Trump’s ban on Huawei was arguably the biggest single blow to the smartphone ecosystem in recent years, crippling the company’s prospects in western markets where access to Google services is essential for Android users. Since then, Huawei has been focusing on building its own mobile OS, and we now know it is set to arrive soon: Huawei announced that HarmonyOS — known as Hongmeng in China — will launch on June 2.

HarmonyOS has technically been around as an OS for the internet-of-things for a while, but Huawei has been devoting its resources towards making it more of a full-fledged smartphone OS. The company reportedly expects 200 million of its devices to be equipped with HarmonyOS by the end of the year, although it did not specify how many of these are expected to be smartphones.
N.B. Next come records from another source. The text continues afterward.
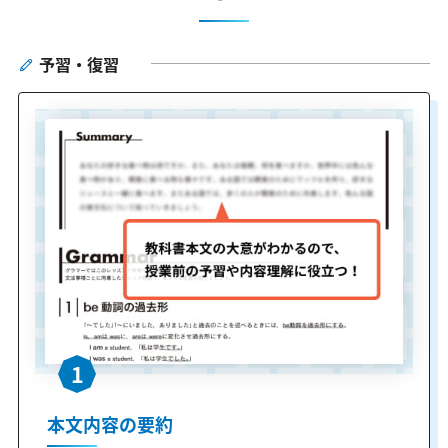
予習・復習
1
本文内容の要約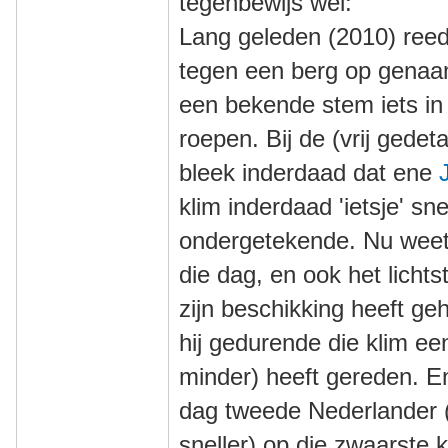
tegenbewijs wel:
Lang geleden (2010) reed
tegen een berg op genaa
een bekende stem iets in
roepen. Bij de (vrij gedeta
bleek inderdaad dat ene
klim inderdaad 'ietsje' sn
ondergetekende. Nu weet i
die dag, en ook het lichts
zijn beschikking heeft geh
hij gedurende die klim e
minder) heeft gereden. En 
dag tweede Nederlander 
sneller) op die zwaarste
Before the Trump ban, Huawei was expanding its global reach as one of the biggest mobile companies in tech, going toe-to-toe with Apple and Samsung in worldwide sales — it was even the number one smartphone maker for a while. But after the company’s devices were effectively barred from using a full-fledged version of Android, Huawei phones have gone from being some of the most hyped devices in any given year to something of an afterthought for western markets.

It’s hard to imagine HarmonyOS will do much to change that. The OS is basically a customized Android fork, sharing much code with Android 10 as of its version 2.0 beta. Without Google services, it’s unlikely the OS will help Huawei regain much mindshare outside of China. But you can bet it’s going to try.